Strange that years later that he would be the one of us most lost and troubled and that his true love would be Cassie’s own daughter. But such are the ways of life, particularly when the paths you choose lead down sinister roads wrought with peril and the unexpected. When the agents of misfortune conspire against you, it was Cassie who lead into the dark with a smile and Sebastian with a snarl, and me… well, I was the steady one, the one who held tightly to the mysteries we would unlock and unfold, the one who would harness the power of the elementals and unleash their might upon the preternatural night.

That road to which I have been bound all these long years truthfully began that dark day when Sebastian bore to us a present. It came in a tiny box, much like an exquisite piece of jewelry might come in.

“What is it?” I asked.

Sebastian smiled.

“Open it,” he said.

I flipped the clasp and peeked inside. It was a silver chain and its charm was a key, a skeleton key, to be exact.

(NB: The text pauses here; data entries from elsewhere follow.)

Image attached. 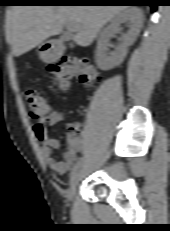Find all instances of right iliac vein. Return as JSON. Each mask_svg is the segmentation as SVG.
<instances>
[{
  "mask_svg": "<svg viewBox=\"0 0 170 231\" xmlns=\"http://www.w3.org/2000/svg\"><path fill=\"white\" fill-rule=\"evenodd\" d=\"M82 180V174L81 172H77L74 174V176L72 177L71 181H70V185H69V189H68V199L70 201L73 200L75 193H76V189L80 183V181Z\"/></svg>",
  "mask_w": 170,
  "mask_h": 231,
  "instance_id": "obj_1",
  "label": "right iliac vein"
}]
</instances>
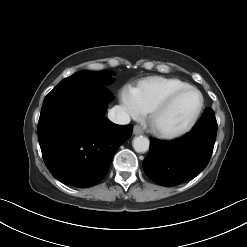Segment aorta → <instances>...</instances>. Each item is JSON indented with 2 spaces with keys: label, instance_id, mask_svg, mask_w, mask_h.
Instances as JSON below:
<instances>
[{
  "label": "aorta",
  "instance_id": "obj_1",
  "mask_svg": "<svg viewBox=\"0 0 247 247\" xmlns=\"http://www.w3.org/2000/svg\"><path fill=\"white\" fill-rule=\"evenodd\" d=\"M133 148L138 153H145L149 149V139L144 136H137L133 139Z\"/></svg>",
  "mask_w": 247,
  "mask_h": 247
}]
</instances>
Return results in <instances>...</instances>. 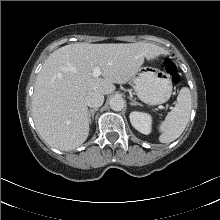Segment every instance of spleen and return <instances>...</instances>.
Returning <instances> with one entry per match:
<instances>
[{"instance_id": "3e777b00", "label": "spleen", "mask_w": 220, "mask_h": 220, "mask_svg": "<svg viewBox=\"0 0 220 220\" xmlns=\"http://www.w3.org/2000/svg\"><path fill=\"white\" fill-rule=\"evenodd\" d=\"M192 97L188 87L181 88L175 107L168 113L158 129L159 141L170 143L176 140L185 130L191 113Z\"/></svg>"}]
</instances>
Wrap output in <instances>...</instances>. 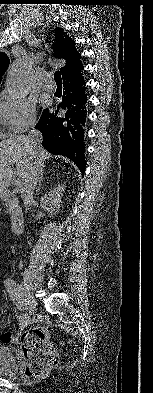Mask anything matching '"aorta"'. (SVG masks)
<instances>
[{
  "label": "aorta",
  "mask_w": 153,
  "mask_h": 393,
  "mask_svg": "<svg viewBox=\"0 0 153 393\" xmlns=\"http://www.w3.org/2000/svg\"><path fill=\"white\" fill-rule=\"evenodd\" d=\"M30 63L27 60L16 61L12 64L7 88L14 96H24L29 92Z\"/></svg>",
  "instance_id": "aorta-1"
}]
</instances>
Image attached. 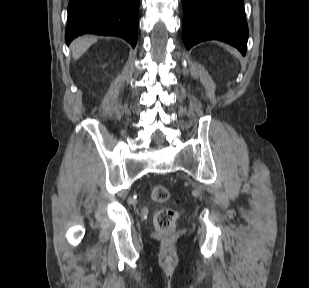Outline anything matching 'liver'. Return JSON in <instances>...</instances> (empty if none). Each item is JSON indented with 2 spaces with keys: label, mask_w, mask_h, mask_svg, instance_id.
<instances>
[{
  "label": "liver",
  "mask_w": 309,
  "mask_h": 288,
  "mask_svg": "<svg viewBox=\"0 0 309 288\" xmlns=\"http://www.w3.org/2000/svg\"><path fill=\"white\" fill-rule=\"evenodd\" d=\"M97 41L96 37L84 36L77 38L71 45L74 60L79 59L88 48Z\"/></svg>",
  "instance_id": "6515ba94"
}]
</instances>
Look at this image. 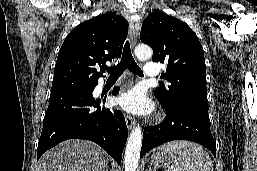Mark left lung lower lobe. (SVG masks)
Masks as SVG:
<instances>
[{
	"label": "left lung lower lobe",
	"mask_w": 257,
	"mask_h": 171,
	"mask_svg": "<svg viewBox=\"0 0 257 171\" xmlns=\"http://www.w3.org/2000/svg\"><path fill=\"white\" fill-rule=\"evenodd\" d=\"M167 113L163 123L144 130L140 158L149 150L172 140L199 143L216 156V144L210 131L206 104L194 101L160 102Z\"/></svg>",
	"instance_id": "left-lung-lower-lobe-1"
}]
</instances>
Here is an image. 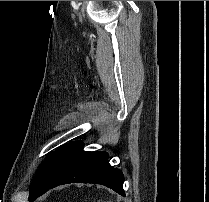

Long and slender, it was decorated with a stylized “S” at one end.

“This will unlock the mysteries of Severe House, Autumn,” he said, staring to the ground. “If that’s what you want,” he added for punctuation.

“Where did you get it?” I asked. He wouldn’t meet my eye and I could tell that the key had come to him with a price.

“Doesn’t matter,” he said. ”Do what you have to do and know that no matter what, I’m here for you both.”

I was thrilled… a key to unlock the last of Severe House’s mysteries. The question was, which room to tackle first? It really wasn’t a question at all. It spoke to me late at night when I tried to sleep. It whispered my name when I passed along the stair. It was my name that echoed across the back lawn calling me to it. Begging me to cross the portal and discover what lay behind its door.

No, there was really no question at all.